### [BRIEF]
From the first line to the last, transcribe the data exactly and skip the pictures.

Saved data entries
□ □ □ □ □ □ □

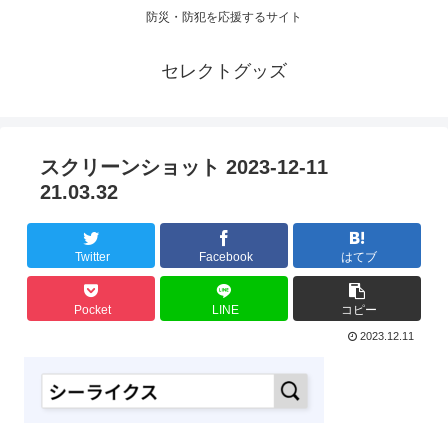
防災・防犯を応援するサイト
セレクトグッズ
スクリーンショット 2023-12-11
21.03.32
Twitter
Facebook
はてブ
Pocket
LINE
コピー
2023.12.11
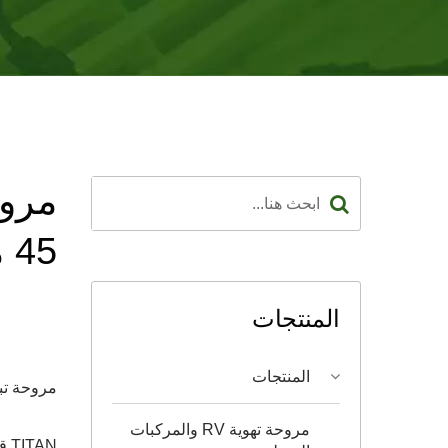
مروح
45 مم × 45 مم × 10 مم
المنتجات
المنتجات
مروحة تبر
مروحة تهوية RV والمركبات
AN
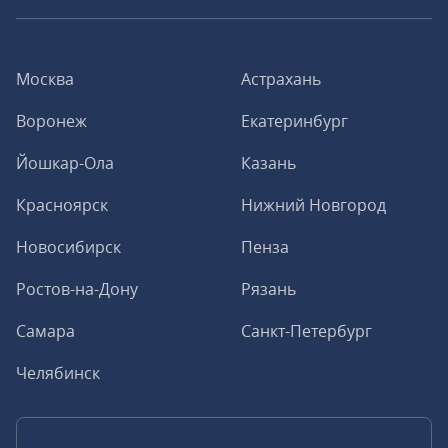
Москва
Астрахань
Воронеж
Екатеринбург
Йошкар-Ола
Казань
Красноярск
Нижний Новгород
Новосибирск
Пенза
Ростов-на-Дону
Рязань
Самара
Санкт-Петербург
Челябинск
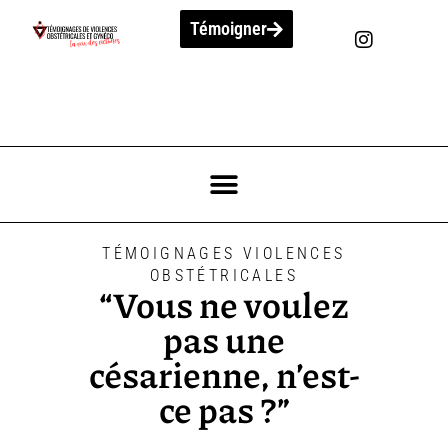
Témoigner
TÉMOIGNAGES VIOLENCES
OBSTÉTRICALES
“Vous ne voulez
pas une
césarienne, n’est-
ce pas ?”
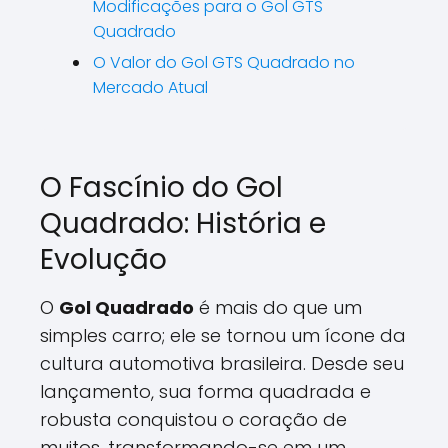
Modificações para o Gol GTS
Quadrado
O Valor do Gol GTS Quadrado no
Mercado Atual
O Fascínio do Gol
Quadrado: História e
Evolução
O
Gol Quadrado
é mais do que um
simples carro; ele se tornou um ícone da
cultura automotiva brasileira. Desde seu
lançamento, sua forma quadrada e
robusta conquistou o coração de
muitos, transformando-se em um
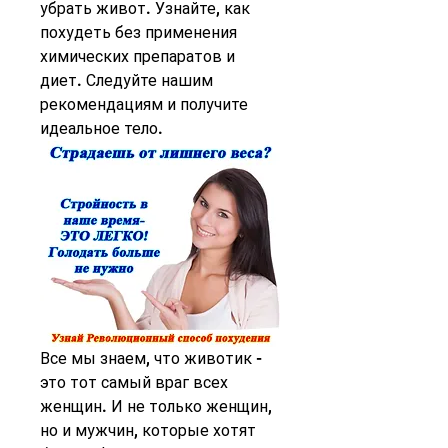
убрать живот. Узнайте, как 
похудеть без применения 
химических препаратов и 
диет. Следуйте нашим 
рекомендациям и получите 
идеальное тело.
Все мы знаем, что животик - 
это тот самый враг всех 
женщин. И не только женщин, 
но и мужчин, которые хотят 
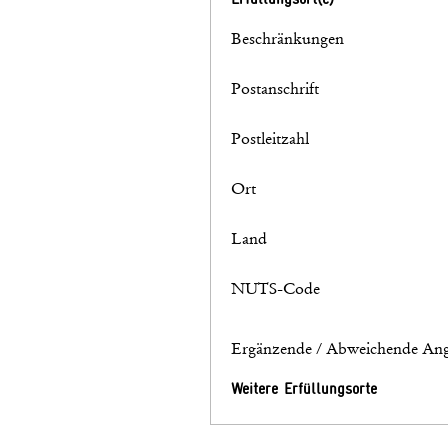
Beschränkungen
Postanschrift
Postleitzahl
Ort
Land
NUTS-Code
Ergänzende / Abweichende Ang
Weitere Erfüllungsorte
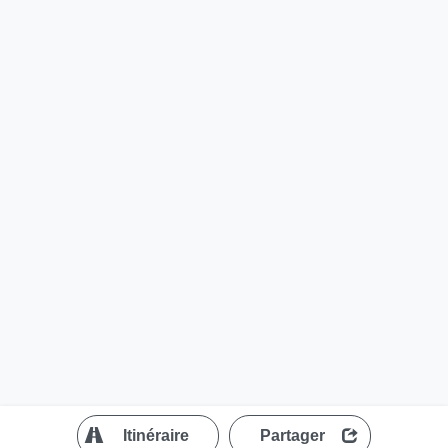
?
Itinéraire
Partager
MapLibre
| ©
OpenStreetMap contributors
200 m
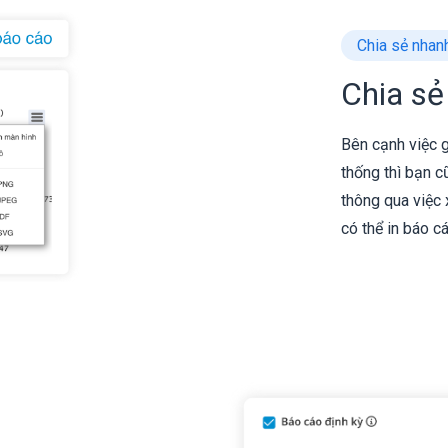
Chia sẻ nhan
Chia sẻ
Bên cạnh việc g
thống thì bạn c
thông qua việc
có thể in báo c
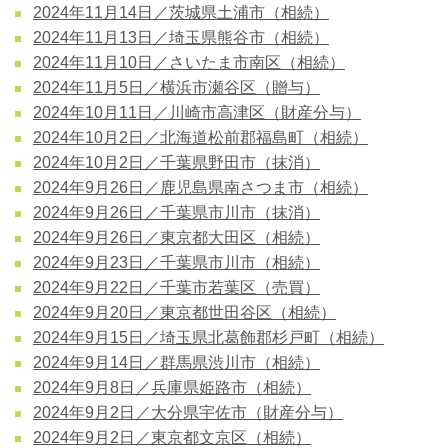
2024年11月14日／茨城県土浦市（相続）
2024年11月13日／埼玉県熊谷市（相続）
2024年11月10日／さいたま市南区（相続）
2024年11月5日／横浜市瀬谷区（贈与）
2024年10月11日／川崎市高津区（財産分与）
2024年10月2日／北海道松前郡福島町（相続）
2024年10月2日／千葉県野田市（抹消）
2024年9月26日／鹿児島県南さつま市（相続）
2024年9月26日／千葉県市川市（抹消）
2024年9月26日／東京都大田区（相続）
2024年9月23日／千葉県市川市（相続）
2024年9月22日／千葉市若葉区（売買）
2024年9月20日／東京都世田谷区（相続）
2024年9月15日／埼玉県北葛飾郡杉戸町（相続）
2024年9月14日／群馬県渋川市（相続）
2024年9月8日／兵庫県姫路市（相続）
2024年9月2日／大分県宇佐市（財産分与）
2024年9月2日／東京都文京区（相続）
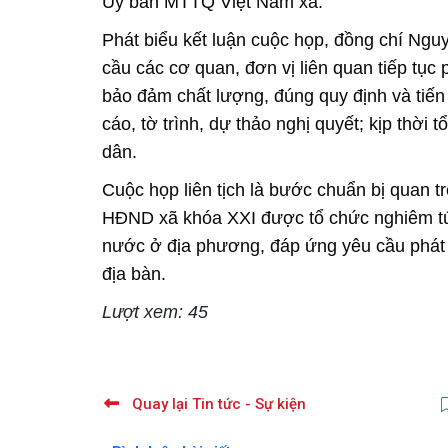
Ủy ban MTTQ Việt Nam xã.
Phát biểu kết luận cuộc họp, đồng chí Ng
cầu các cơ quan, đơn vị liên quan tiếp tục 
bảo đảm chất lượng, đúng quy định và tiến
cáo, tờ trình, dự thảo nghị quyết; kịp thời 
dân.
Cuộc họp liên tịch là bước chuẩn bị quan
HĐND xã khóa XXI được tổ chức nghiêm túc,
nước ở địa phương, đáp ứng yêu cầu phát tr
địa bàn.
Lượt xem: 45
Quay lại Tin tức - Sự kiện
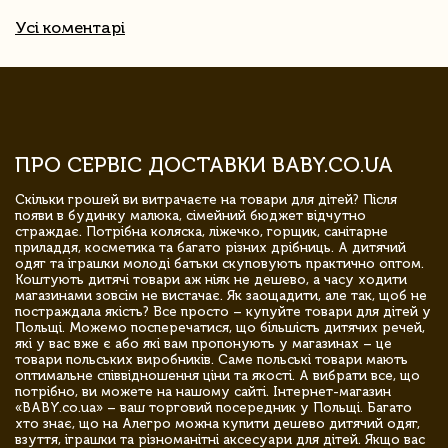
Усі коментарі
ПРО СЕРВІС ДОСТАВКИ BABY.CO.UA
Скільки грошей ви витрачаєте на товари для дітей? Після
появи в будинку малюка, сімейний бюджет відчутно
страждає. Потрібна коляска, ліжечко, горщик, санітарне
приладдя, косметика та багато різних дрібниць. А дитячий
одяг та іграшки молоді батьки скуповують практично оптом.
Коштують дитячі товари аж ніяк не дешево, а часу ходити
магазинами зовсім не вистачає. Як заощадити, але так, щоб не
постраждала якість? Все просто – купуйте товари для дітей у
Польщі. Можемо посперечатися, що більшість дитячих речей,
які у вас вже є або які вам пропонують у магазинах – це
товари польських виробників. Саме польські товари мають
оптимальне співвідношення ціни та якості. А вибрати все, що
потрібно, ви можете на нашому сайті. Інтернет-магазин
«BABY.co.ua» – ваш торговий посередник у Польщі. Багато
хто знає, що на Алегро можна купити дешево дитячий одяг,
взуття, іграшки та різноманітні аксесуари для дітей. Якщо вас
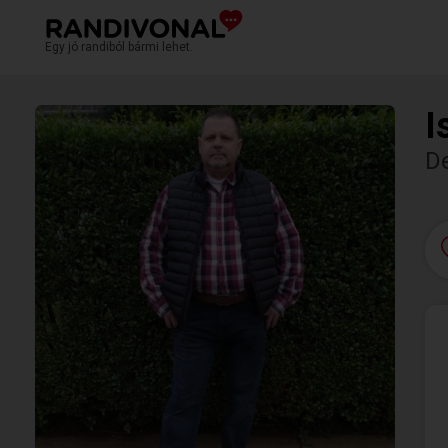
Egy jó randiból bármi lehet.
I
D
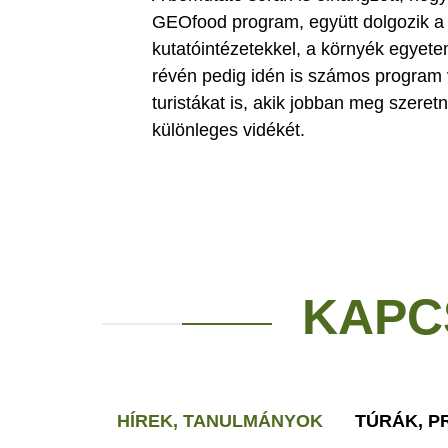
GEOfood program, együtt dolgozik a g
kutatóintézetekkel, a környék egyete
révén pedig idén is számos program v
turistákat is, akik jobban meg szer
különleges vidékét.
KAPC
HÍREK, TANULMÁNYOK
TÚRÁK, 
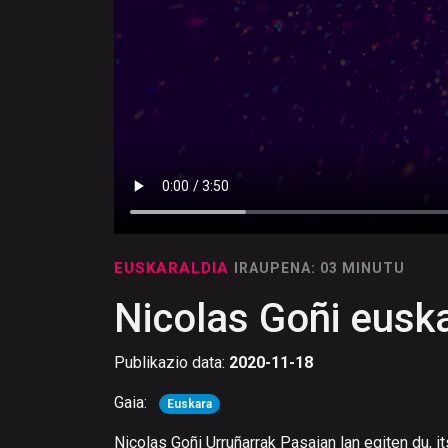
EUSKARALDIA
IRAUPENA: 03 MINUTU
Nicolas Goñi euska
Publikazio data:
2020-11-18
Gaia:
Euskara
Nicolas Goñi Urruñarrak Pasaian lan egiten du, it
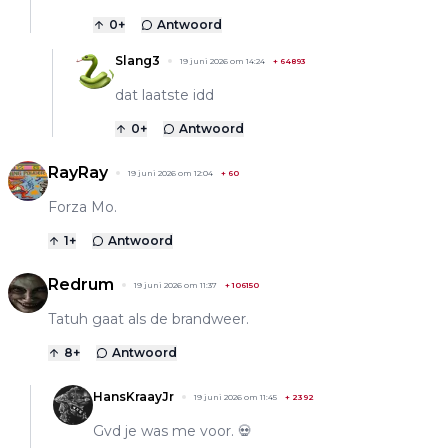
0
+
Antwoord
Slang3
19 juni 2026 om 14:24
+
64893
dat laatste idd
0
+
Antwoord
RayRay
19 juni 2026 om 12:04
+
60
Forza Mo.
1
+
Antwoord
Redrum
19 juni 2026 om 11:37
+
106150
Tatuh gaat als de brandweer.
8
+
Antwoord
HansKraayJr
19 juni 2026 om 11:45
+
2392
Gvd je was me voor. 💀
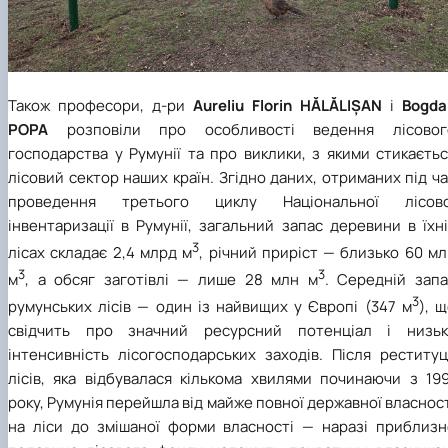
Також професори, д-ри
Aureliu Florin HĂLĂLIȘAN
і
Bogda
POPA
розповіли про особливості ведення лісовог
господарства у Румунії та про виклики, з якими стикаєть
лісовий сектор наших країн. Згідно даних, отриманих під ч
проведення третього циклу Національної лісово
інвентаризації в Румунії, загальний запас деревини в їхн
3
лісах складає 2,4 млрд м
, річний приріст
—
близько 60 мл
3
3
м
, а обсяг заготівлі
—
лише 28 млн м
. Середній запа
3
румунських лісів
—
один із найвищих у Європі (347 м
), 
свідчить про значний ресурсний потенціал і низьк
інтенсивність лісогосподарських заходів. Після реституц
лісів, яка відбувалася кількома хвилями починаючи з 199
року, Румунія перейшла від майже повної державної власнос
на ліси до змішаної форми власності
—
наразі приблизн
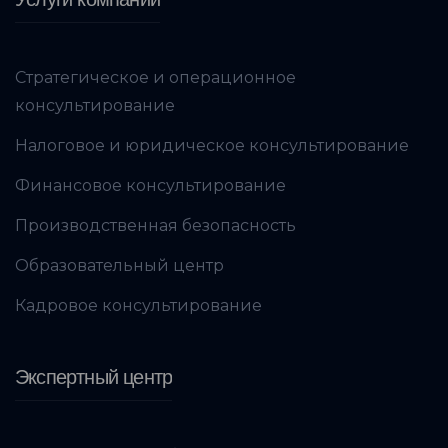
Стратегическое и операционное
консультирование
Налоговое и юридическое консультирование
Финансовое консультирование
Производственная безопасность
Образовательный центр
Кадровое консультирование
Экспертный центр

□ □ □ □ □ □ □

### [EXERCISE RESPONSE]
防災・防犯を応援するサイト
セレクトグッズ
スクリーンショット 2023-12-11
21.03.32
Twitter
Facebook
はてブ
Pocket
LINE
コピー
2023.12.11
مروح
45 مم × 45 مم × 10 مم
المنتجات
المنتجات
مروحة تبر
مروحة تهوية RV والمركبات
AN
Москва
Астрахань
Воронеж
Екатеринбург
Йошкар-Ола
Казань
Красноярск
Нижний Новгород
Новосибирск
Пенза
Ростов-на-Дону
Рязань
Самара
Санкт-Петербург
Челябинск
Témoigner
TÉMOIGNAGES VIOLENCES
OBSTÉTRICALES
“Vous ne voulez
pas une
césarienne, n’est-
ce pas ?”
Modificações para o Gol GTS
Quadrado
O Valor do Gol GTS Quadrado no
Mercado Atual
O Fascínio do Gol
Quadrado: História e
Evolução
O
Gol Quadrado
é mais do que um
simples carro; ele se tornou um ícone da
cultura automotiva brasileira. Desde seu
lançamento, sua forma quadrada e
robusta conquistou o coração de
muitos, transformando-se em um
убрать живот. Узнайте, как 
похудеть без применения 
химических препаратов и 
диет. Следуйте нашим 
рекомендациям и получите 
идеальное тело.
Все мы знаем, что животик - 
это тот самый враг всех 
женщин. И не только женщин, 
но и мужчин, которые хотят 
Beschränkungen
Postanschrift
Postleitzahl
Ort
Land
NUTS-Code
Ergänzende / Abweichende Ang
Weitere Erfüllungsorte
?
Itinéraire
Partager
MapLibre
| ©
OpenStreetMap contributors
200 m
Chia sẻ nhan
Chia sẻ
Bên cạnh việc g
thống thì bạn c
thông qua việc
có thể in báo c
2024年11月14日／茨城県土浦市（相続）
2024年11月13日／埼玉県熊谷市（相続）
2024年11月10日／さいたま市南区（相続）
2024年11月5日／横浜市瀬谷区（贈与）
2024年10月11日／川崎市高津区（財産分与）
2024年10月2日／北海道松前郡福島町（相続）
2024年10月2日／千葉県野田市（抹消）
2024年9月26日／鹿児島県南さつま市（相続）
2024年9月26日／千葉県市川市（抹消）
2024年9月26日／東京都大田区（相続）
2024年9月23日／千葉県市川市（相続）
2024年9月22日／千葉市若葉区（売買）
2024年9月20日／東京都世田谷区（相続）
2024年9月15日／埼玉県北葛飾郡杉戸町（相続）
2024年9月14日／群馬県渋川市（相続）
2024年9月8日／兵庫県姫路市（相続）
2024年9月2日／大分県宇佐市（財産分与）
2024年9月2日／東京都文京区（相続）
Ủy ban MTTQ Việt Nam xã.
Phát biểu kết luận cuộc họp, đồng chí Ng
cầu các cơ quan, đơn vị liên quan tiếp tục 
bảo đảm chất lượng, đúng quy định và tiến
cáo, tờ trình, dự thảo nghị quyết; kịp thời 
dân.
Cuộc họp liên tịch là bước chuẩn bị quan
HĐND xã khóa XXI được tổ chức nghiêm túc,
nước ở địa phương, đáp ứng yêu cầu phát tr
địa bàn.
Lượt xem: 45
Quay lại Tin tức - Sự kiện
Усі коментарі
ПРО СЕРВІС ДОСТАВКИ BABY.CO.UA
Скільки грошей ви витрачаєте на товари для дітей? Після
появи в будинку малюка, сімейний бюджет відчутно
страждає. Потрібна коляска, ліжечко, горщик, санітарне
приладдя, косметика та багато різних дрібниць. А дитячий
одяг та іграшки молоді батьки скуповують практично оптом.
Коштують дитячі товари аж ніяк не дешево, а часу ходити
магазинами зовсім не вистачає. Як заощадити, але так, щоб не
постраждала якість? Все просто – купуйте товари для дітей у
Польщі. Можемо посперечатися, що більшість дитячих речей,
які у вас вже є або які вам пропонують у магазинах – це
товари польських виробників. Саме польські товари мають
оптимальне співвідношення ціни та якості. А вибрати все, що
потрібно, ви можете на нашому сайті. Інтернет-магазин
«BABY.co.ua» – ваш торговий посередник у Польщі. Багато
хто знає, що на Алегро можна купити дешево дитячий одяг,
взуття, іграшки та різноманітні аксесуари для дітей. Якщо вас
Egy jó randiból bármi lehet.
I
D
GEOfood program, együtt dolgozik a g
kutatóintézetekkel, a környék egyete
révén pedig idén is számos program v
turistákat is, akik jobban meg szer
különleges vidékét.
KAPC
HÍREK, TANULMÁNYOK
TÚRÁK, 
EUSKARALDIA
IRAUPENA: 03 MINUTU
Nicolas Goñi euska
Publikazio data:
2020-11-18
Gaia:
Euskara
Nicolas Goñi Urruñarrak Pasaian lan egiten du, it
0
+
Antwoord
Slang3
19 juni 2026 om 14:24
+
64893
dat laatste idd
0
+
Antwoord
RayRay
19 juni 2026 om 12:04
+
60
Forza Mo.
1
+
Antwoord
Redrum
19 juni 2026 om 11:37
+
106150
Tatuh gaat als de brandweer.
8
+
Antwoord
HansKraayJr
19 juni 2026 om 11:45
+
2392
Gvd je was me voor. 💀
Також професори, д-ри
Aureliu Florin HĂLĂLIȘAN
і
Bogda
POPA
розповіли про особливості ведення лісовог
господарства у Румунії та про виклики, з якими стикаєть
лісовий сектор наших країн. Згідно даних, отриманих під ч
проведення третього циклу Національної лісово
інвентаризації в Румунії, загальний запас деревини в їхн
3
лісах складає 2,4 млрд м
, річний приріст
—
близько 60 мл
3
3
м
, а обсяг заготівлі
—
лише 28 млн м
. Середній запа
3
румунських лісів
—
один із найвищих у Європі (347 м
), 
свідчить про значний ресурсний потенціал і низьк
інтенсивність лісогосподарських заходів. Після реституц
лісів, яка відбувалася кількома хвилями починаючи з 199
року, Румунія перейшла від майже повної державної власнос
на ліси до змішаної форми власності
—
наразі приблизн
Стратегическое и операционное
консультирование
Налоговое и юридическое консультирование
Финансовое консультирование
Производственная безопасность
Образовательный центр
Кадровое консультирование
Экспертный центр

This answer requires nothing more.